### DATA EXCERPTS
--------------------------------------------------
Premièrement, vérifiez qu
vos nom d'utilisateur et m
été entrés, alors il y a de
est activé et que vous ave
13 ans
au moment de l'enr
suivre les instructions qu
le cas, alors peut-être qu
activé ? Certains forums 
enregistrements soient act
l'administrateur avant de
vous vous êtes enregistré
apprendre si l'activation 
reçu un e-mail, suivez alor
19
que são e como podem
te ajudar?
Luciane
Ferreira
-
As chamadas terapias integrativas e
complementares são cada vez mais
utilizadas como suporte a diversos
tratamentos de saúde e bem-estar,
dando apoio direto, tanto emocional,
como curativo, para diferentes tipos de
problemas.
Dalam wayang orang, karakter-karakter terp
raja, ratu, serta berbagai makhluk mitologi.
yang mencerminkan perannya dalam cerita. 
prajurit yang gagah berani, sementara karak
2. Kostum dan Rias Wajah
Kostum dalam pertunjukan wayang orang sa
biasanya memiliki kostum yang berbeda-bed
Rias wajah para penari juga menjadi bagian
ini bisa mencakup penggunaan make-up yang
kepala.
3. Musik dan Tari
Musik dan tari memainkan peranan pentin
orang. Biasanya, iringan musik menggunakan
--------------------------------------------------
### TASK
Transcribe the listing above exactly, including every line.

### ANSWER BELOW
Premièrement, vérifiez qu
vos nom d'utilisateur et m
été entrés, alors il y a de
est activé et que vous ave
13 ans
au moment de l'enr
suivre les instructions qu
le cas, alors peut-être qu
activé ? Certains forums 
enregistrements soient act
l'administrateur avant de
vous vous êtes enregistré
apprendre si l'activation 
reçu un e-mail, suivez alor
19
que são e como podem
te ajudar?
Luciane
Ferreira
-
As chamadas terapias integrativas e
complementares são cada vez mais
utilizadas como suporte a diversos
tratamentos de saúde e bem-estar,
dando apoio direto, tanto emocional,
como curativo, para diferentes tipos de
problemas.
Dalam wayang orang, karakter-karakter terp
raja, ratu, serta berbagai makhluk mitologi.
yang mencerminkan perannya dalam cerita. 
prajurit yang gagah berani, sementara karak
2. Kostum dan Rias Wajah
Kostum dalam pertunjukan wayang orang sa
biasanya memiliki kostum yang berbeda-bed
Rias wajah para penari juga menjadi bagian
ini bisa mencakup penggunaan make-up yang
kepala.
3. Musik dan Tari
Musik dan tari memainkan peranan pentin
orang. Biasanya, iringan musik menggunakan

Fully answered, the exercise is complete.